Aldus gedaan te Arnhem op 5 oktober 2000 door mr Röben, lid van de vijfde enkelvoudige belastingkamer, in tegenwoordigheid van mr Nuboer, als griffier.
(M.M. Nuboer) (J.B.H. Röben)
De beslissing is in het openbaar uitgesproken en afschriften zijn aangetekend per post verzonden op 5 oktober 2000
Tegen deze uitspraak kan binnen zes weken na de verzenddatum van deze uitspraak beroep in cassatie worden ingesteld bij de Hoge Raad der Nederlanden. Daarbij moet het volgende in acht worden genomen:
1. Het instellen van beroep in cassatie geschiedt door het indienen van een beroepschrift bij dit gerechtshof (zie voor het adres de begeleidende brief).
2. Bij het beroepschrift wordt een afschrift van de bestreden uitspraak overgelegd.
3. Het beroepschrift wordt ondertekend en bevat ten minste:
a. de naam en het adres van de indiener;
b. de dagtekening;
a. een omschrijving van de uitspraak waartegen het beroep in cassatie is gericht;
d. de gronden van het beroep in cassatie.

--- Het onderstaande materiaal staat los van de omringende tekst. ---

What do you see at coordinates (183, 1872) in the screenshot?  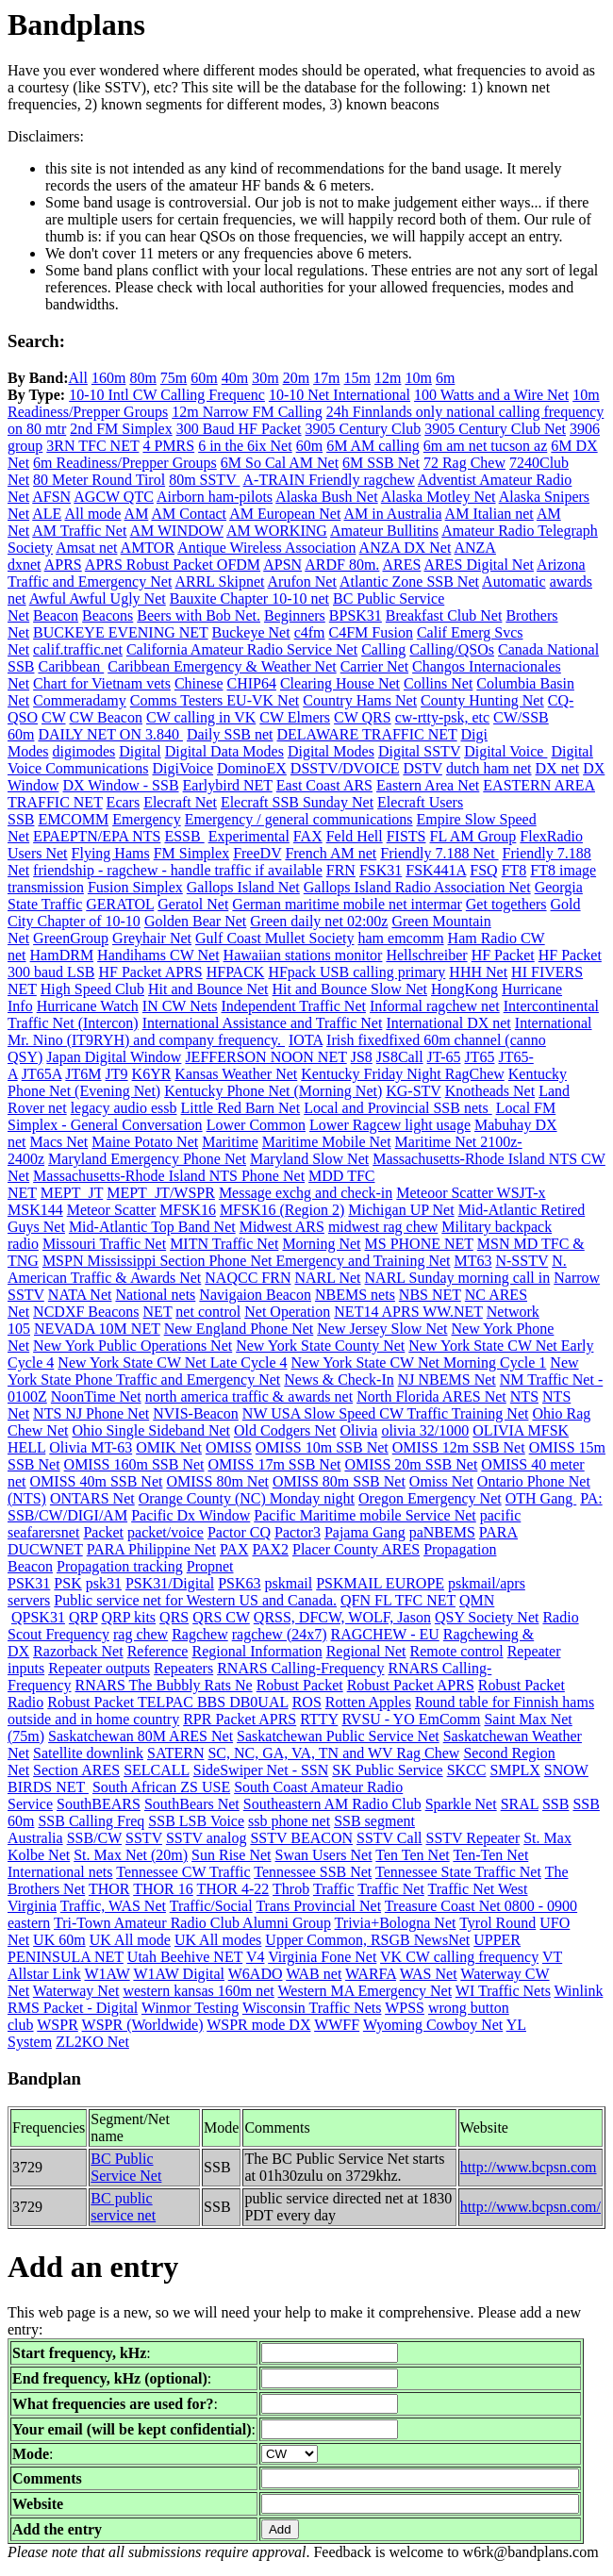 I see `Tennessee CW Traffic` at bounding box center [183, 1872]. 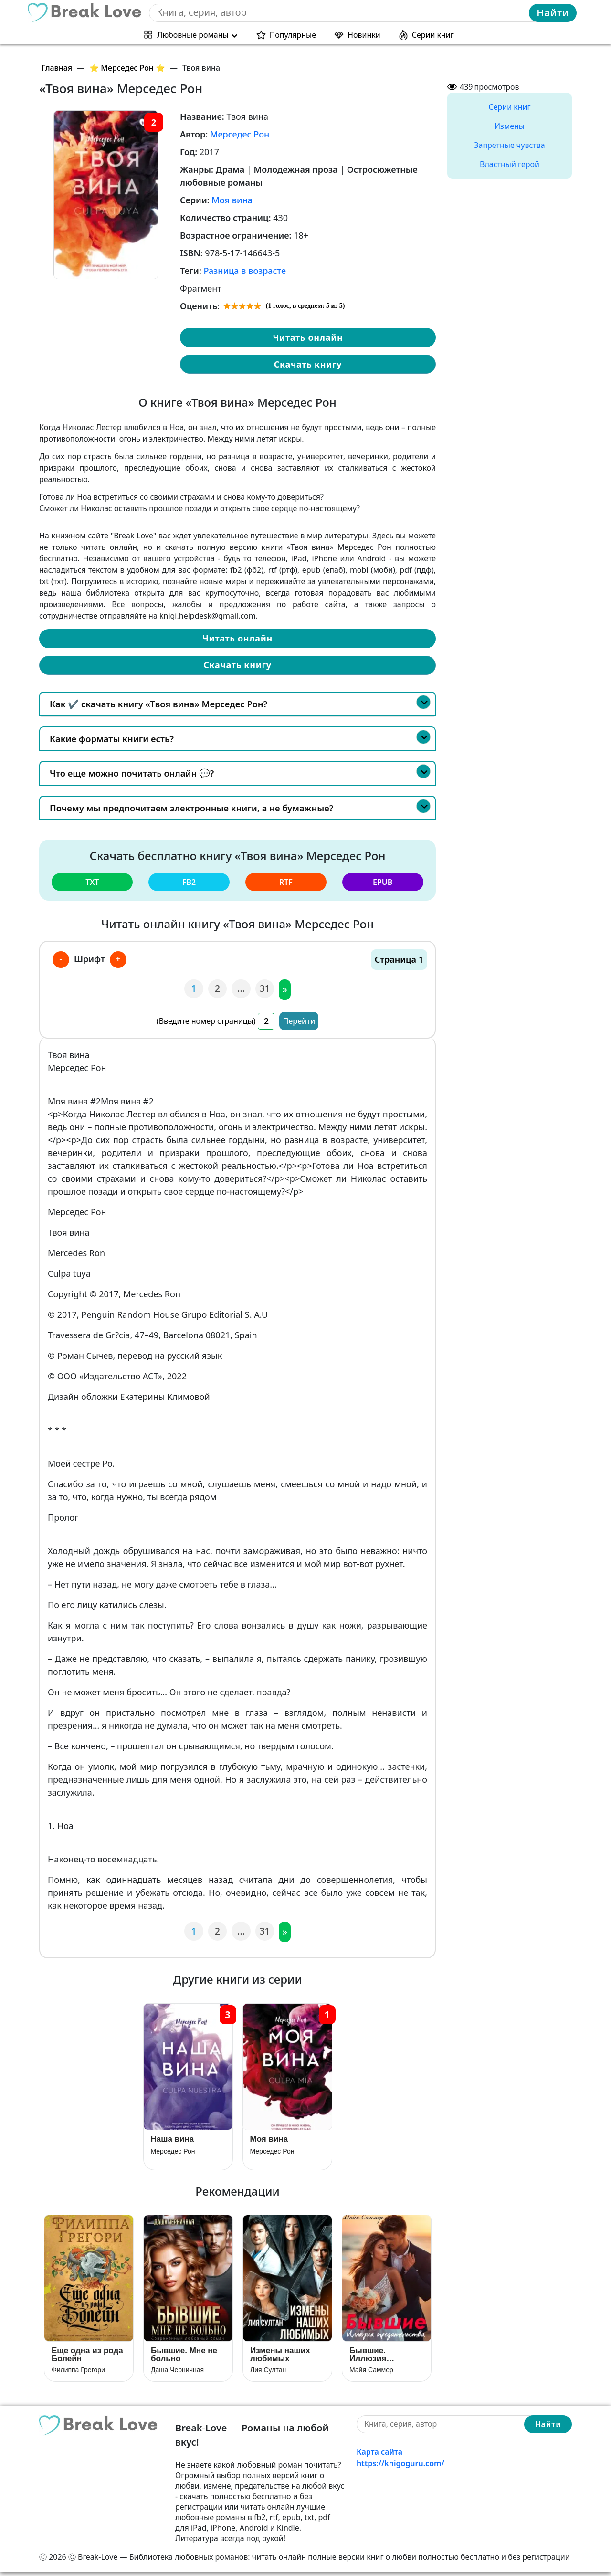 This screenshot has width=611, height=2576. I want to click on 31, so click(265, 988). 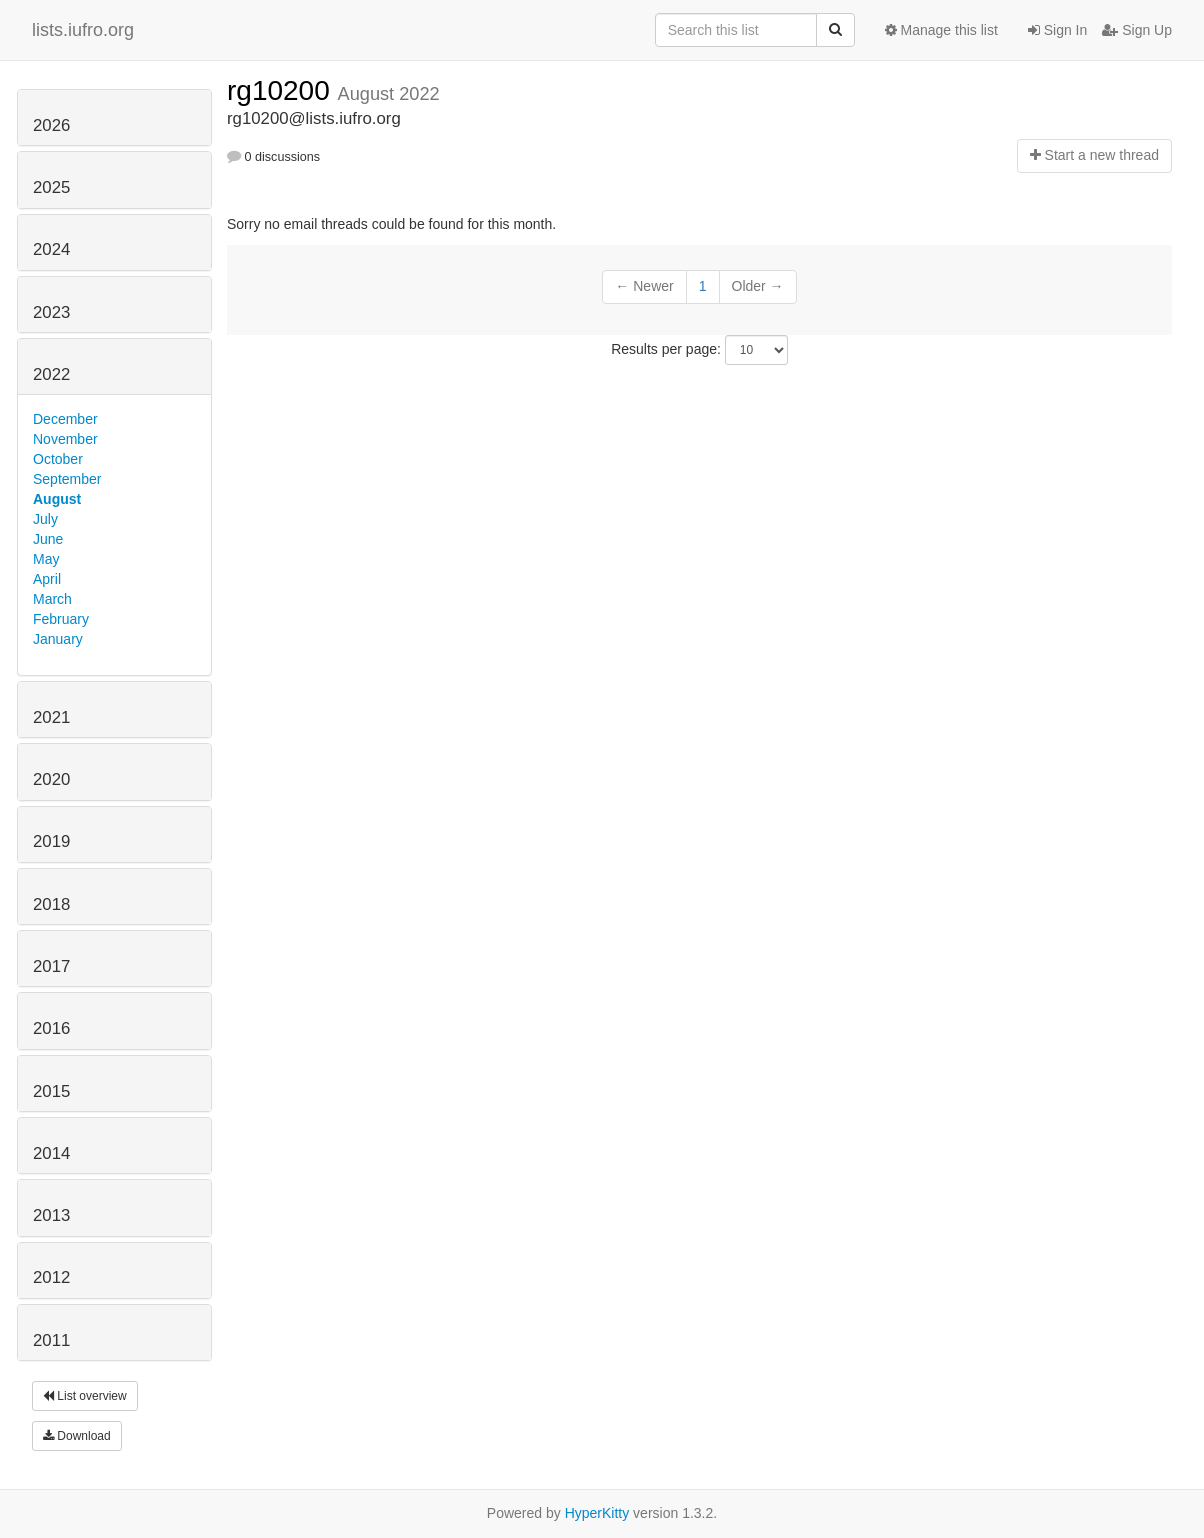 The height and width of the screenshot is (1538, 1204). I want to click on October, so click(58, 459). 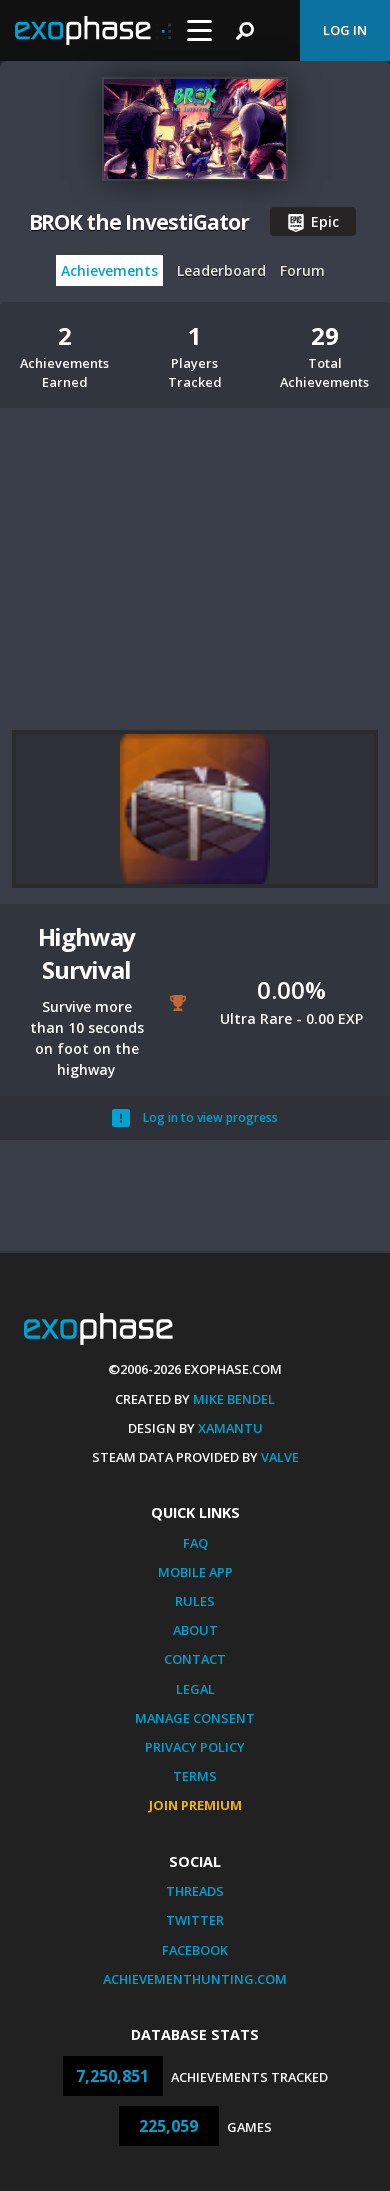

Voor het instellen van beroep is een griffierecht verschuldigd. Na het instellen van beroep in cassatie ontvangt u een nota griffierecht van de griffier van de Hoge Raad. Indien u na een mondelinge uitspraak griffierecht hebt betaald ter verkrijging van de vervangende schriftelijke uitspraak van het gerechtshof, komt dit in mindering op het griffierecht dat is verschuldigd voor het indienen van beroep in cassatie.
In het cassatieberoepschrift kan de Hoge Raad verzocht worden om de wederpartij te veroordelen in de proceskosten.